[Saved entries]
###
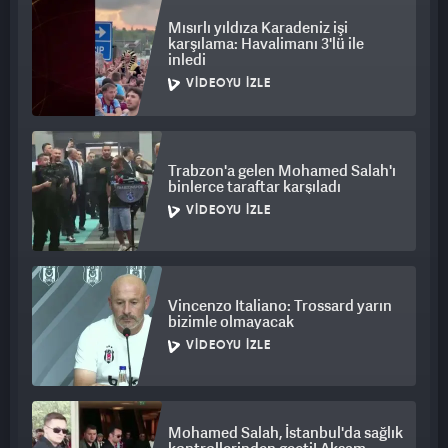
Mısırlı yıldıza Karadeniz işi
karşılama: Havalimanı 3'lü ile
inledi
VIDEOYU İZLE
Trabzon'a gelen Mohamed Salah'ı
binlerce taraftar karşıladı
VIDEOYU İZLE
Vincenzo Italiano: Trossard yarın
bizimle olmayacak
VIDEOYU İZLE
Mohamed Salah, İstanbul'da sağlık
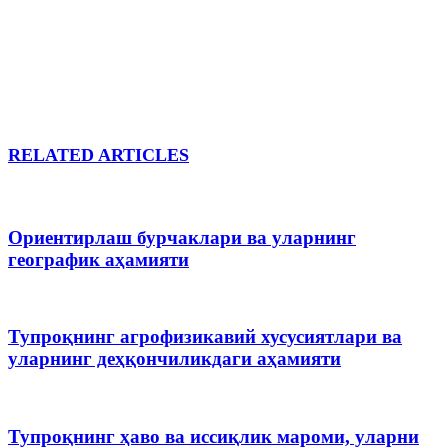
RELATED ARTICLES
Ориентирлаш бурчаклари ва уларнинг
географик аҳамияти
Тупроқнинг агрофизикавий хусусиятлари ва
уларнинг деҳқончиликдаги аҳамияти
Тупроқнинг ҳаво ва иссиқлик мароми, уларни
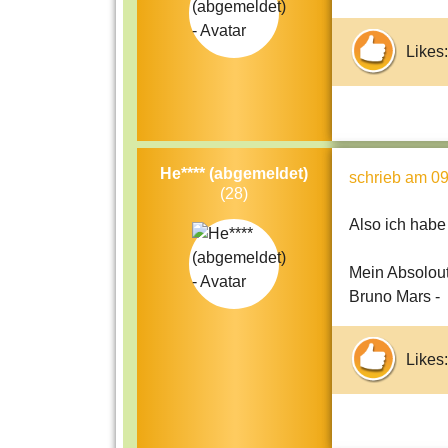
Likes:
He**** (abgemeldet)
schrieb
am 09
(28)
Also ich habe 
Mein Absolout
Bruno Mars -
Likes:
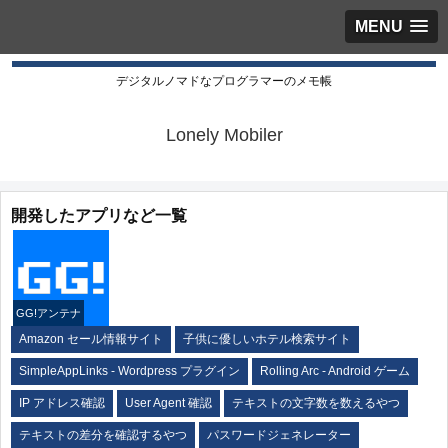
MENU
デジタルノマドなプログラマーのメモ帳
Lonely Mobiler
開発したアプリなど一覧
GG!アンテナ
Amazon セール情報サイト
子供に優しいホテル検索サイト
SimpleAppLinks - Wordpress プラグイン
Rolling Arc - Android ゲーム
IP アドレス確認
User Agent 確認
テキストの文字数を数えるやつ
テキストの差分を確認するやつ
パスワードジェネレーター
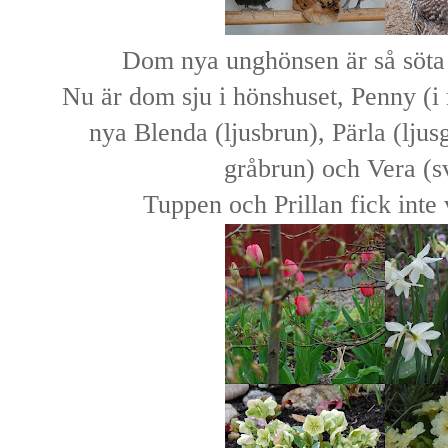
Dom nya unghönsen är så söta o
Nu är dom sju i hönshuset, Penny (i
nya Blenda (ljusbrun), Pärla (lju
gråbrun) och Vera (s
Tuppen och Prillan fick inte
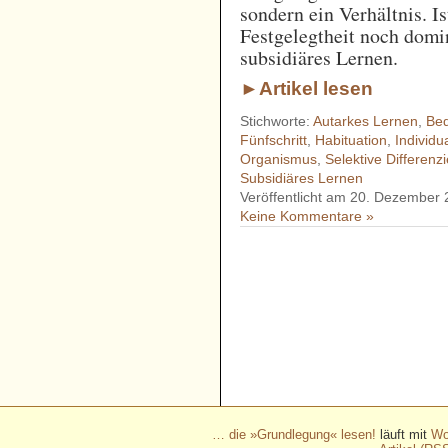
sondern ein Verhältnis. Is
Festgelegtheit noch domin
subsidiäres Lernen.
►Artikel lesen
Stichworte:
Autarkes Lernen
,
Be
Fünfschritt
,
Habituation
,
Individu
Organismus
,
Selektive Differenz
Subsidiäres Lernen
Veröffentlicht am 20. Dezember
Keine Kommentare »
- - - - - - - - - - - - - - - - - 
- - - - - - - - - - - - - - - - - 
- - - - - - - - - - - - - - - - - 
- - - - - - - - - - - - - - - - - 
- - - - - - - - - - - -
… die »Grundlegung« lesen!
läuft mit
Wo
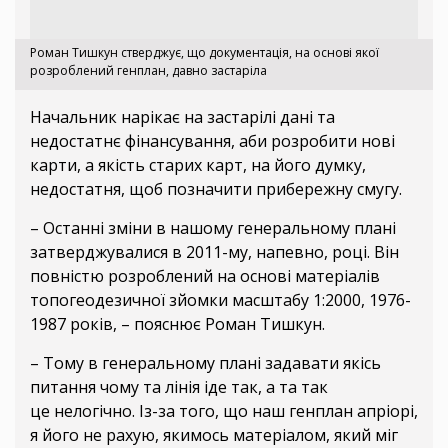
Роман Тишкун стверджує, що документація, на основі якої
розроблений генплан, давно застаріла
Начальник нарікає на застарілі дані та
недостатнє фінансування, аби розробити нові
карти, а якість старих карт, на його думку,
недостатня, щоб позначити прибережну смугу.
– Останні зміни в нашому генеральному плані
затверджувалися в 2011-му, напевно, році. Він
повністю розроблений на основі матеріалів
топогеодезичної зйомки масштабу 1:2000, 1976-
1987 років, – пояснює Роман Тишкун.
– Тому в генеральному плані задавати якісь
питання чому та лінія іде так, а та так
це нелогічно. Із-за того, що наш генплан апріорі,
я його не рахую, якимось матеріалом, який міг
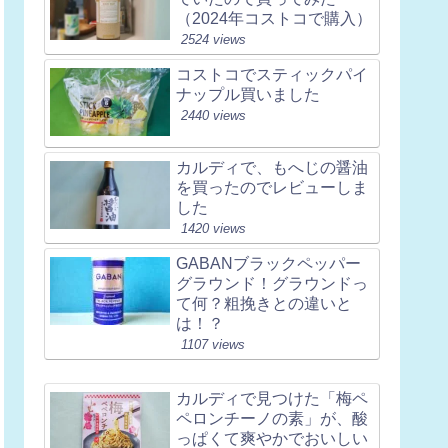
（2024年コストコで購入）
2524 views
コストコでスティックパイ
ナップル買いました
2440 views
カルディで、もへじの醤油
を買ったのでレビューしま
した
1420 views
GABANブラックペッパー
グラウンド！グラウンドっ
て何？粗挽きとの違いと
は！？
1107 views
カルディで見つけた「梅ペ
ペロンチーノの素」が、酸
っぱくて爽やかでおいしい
###
Exercise brief: Give back every record exactly. Omit the pictures.

Task solution:
Mısırlı yıldıza Karadeniz işi
karşılama: Havalimanı 3'lü ile
inledi
VIDEOYU İZLE
Trabzon'a gelen Mohamed Salah'ı
binlerce taraftar karşıladı
VIDEOYU İZLE
Vincenzo Italiano: Trossard yarın
bizimle olmayacak
VIDEOYU İZLE
Mohamed Salah, İstanbul'da sağlık
RELATED ARTICLES
Ориентирлаш бурчаклари ва уларнинг
географик аҳамияти
Тупроқнинг агрофизикавий хусусиятлари ва
уларнинг деҳқончиликдаги аҳамияти
Тупроқнинг ҳаво ва иссиқлик мароми, уларни
Likes:
He**** (abgemeldet)
schrieb
am 09
(28)
Also ich habe 
Mein Absolout
Bruno Mars -
Likes:
MENU
デジタルノマドなプログラマーのメモ帳
Lonely Mobiler
開発したアプリなど一覧
GG!アンテナ
Amazon セール情報サイト
子供に優しいホテル検索サイト
SimpleAppLinks - Wordpress プラグイン
Rolling Arc - Android ゲーム
IP アドレス確認
User Agent 確認
テキストの文字数を数えるやつ
テキストの差分を確認するやつ
パスワードジェネレーター
Dom nya unghönsen är så söta o
Nu är dom sju i hönshuset, Penny (i
nya Blenda (ljusbrun), Pärla (lju
gråbrun) och Vera (s
Tuppen och Prillan fick inte
sondern ein Verhältnis. Is
Festgelegtheit noch domin
subsidiäres Lernen.
►Artikel lesen
Stichworte:
Autarkes Lernen
,
Be
Fünfschritt
,
Habituation
,
Individu
Organismus
,
Selektive Differenz
Subsidiäres Lernen
Veröffentlicht am 20. Dezember
Keine Kommentare »
- - - - - - - - - - - - - - - - - 
- - - - - - - - - - - - - - - - - 
- - - - - - - - - - - - - - - - - 
- - - - - - - - - - - - - - - - - 
- - - - - - - - - - - -
… die »Grundlegung« lesen!
läuft mit
Wo
Роман Тишкун стверджує, що документація, на основі якої
розроблений генплан, давно застаріла
Начальник нарікає на застарілі дані та
недостатнє фінансування, аби розробити нові
карти, а якість старих карт, на його думку,
недостатня, щоб позначити прибережну смугу.
– Останні зміни в нашому генеральному плані
затверджувалися в 2011-му, напевно, році. Він
повністю розроблений на основі матеріалів
топогеодезичної зйомки масштабу 1:2000, 1976-
1987 років, – пояснює Роман Тишкун.
– Тому в генеральному плані задавати якісь
питання чому та лінія іде так, а та так
це нелогічно. Із-за того, що наш генплан апріорі,
я його не рахую, якимось матеріалом, який міг
（2024年コストコで購入）
2524 views
コストコでスティックパイ
ナップル買いました
2440 views
カルディで、もへじの醤油
を買ったのでレビューしま
した
1420 views
GABANブラックペッパー
グラウンド！グラウンドっ
て何？粗挽きとの違いと
は！？
1107 views
カルディで見つけた「梅ペ
ペロンチーノの素」が、酸
っぱくて爽やかでおいしい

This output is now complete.